> [Task requirements]: Would you print, word for word, only the lines running from the line with "If you are a resident of the state and are" to the last line of the entries, without the pictures?

> [Material shown]:
::::

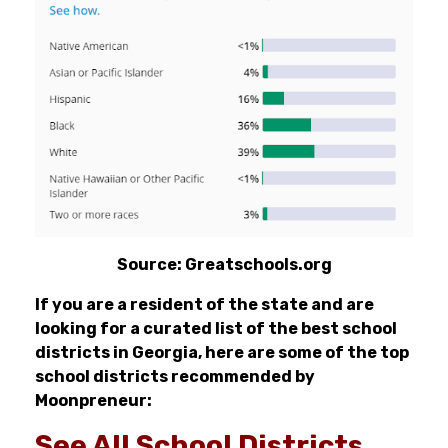
Source: Greatschools.org
If you are a resident of the state and are
looking for a curated list of the best school
districts in Georgia, here are some of the top
school districts recommended by
Moonpreneur:
See All School Districts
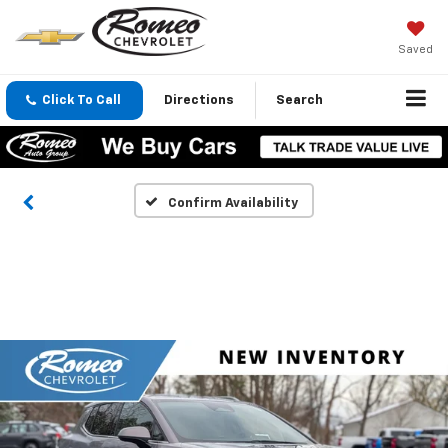
Saved
Click To Call
Directions
Search
Confirm Availability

::::

> [Answer area]:
If you are a resident of the state and are
looking for a curated list of the best school
districts in Georgia, here are some of the top
school districts recommended by
Moonpreneur:
See All School Districts
Saved
Click To Call
Directions
Search
Confirm Availability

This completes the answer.